TRABASNEWS – Polrestabes Medan berhasil mengungkap kasus penganiayaan yang menewaskan seorang remaja berinisial MN (15), warga Kecamatan Medan Tuntungan. Korban diketahui tewas setelah menjadi korban aksi brutal bentrokan antar geng motor di wilayah Kecamatan Patumbak.
Korban ditemukan dalam kondisi meninggal dunia pada Senin (22/6/2026). Dari hasil penyelidikan, MN diketahui merupakan anggota geng motor NKB yang saat itu terlibat bentrokan dengan kelompok geng motor lain, yakni SL, SKM, dan Towaga.
Kasat Reskrim Polrestabes Medan, AKBP Adrian Risky Lubis, mengatakan korban sempat berusaha melarikan diri dari lokasi bentrokan. Namun nahas, korban terjatuh dan kemudian menjadi sasaran penganiayaan para pelaku.
“Korban berusaha melarikan diri bersama kelompoknya, namun terjatuh. Saat itulah korban dianiaya oleh para pelaku hingga meninggal dunia,” ujar Adrian saat konferensi pers di Polrestabes Medan, Selasa (23/6/2026).
Dari hasil penyelidikan, tim gabungan Satreskrim Polrestabes Medan bersama Polsek Patumbak bergerak cepat memburu para pelaku. Polisi akhirnya berhasil mengamankan enam orang yang telah ditetapkan sebagai tersangka.
“Untuk pelaku yang kami amankan ada enam orang. Mayoritas masih di bawah umur, dan dua orang lainnya sudah dewasa,” kata Adrian.
Enam tersangka tersebut masing-masing berinisial RDS (18), FT (17), RY (19), MOHH (17), IL (17), dan GR (21). Mereka memiliki peran berbeda dalam aksi penganiayaan tersebut.
RDS, FT, RY, dan MOHH diketahui berperan melempari korban menggunakan batu. Sementara IL melakukan penyerangan menggunakan senjata tajam jenis parang ke bagian punggung korban, dan GR menendang korban saat terjatuh.

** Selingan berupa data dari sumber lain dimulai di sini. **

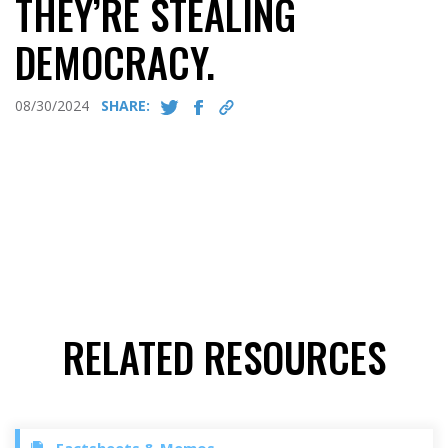
THEY’RE STEALING
DEMOCRACY.
08/30/2024
SHARE:
RELATED RESOURCES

Adrian menjelaskan, penangkapan para pelaku dilakukan secara bertahap pada Senin (22/6/2026) sekitar pukul 15.00 WIB di sejumlah lokasi berbeda di Kota Medan dan Kabupaten Deliserdang.
“Awalnya tim mengamankan dua pelaku saat sedang mengisi bahan bakar di kawasan Jalan Setia Marindal I, Patumbak. Dari pengembangan yang dilakukan, pelaku lainnya berhasil kami tangkap di lokasi berbeda,” jelasnya.
Setelah seluruh pelaku diamankan, polisi langsung membawa mereka ke Polsek Patumbak untuk pemeriksaan lebih lanjut. Saat ini, keenam tersangka masih menjalani proses hukum.
Polisi juga menegaskan akan terus menindak tegas aksi kriminal yang melibatkan geng motor, terutama yang mengancam keselamatan masyarakat.
“Kami tidak akan memberi ruang bagi aksi kekerasan jalanan, khususnya geng motor yang meresahkan masyarakat,” tegas Adrian.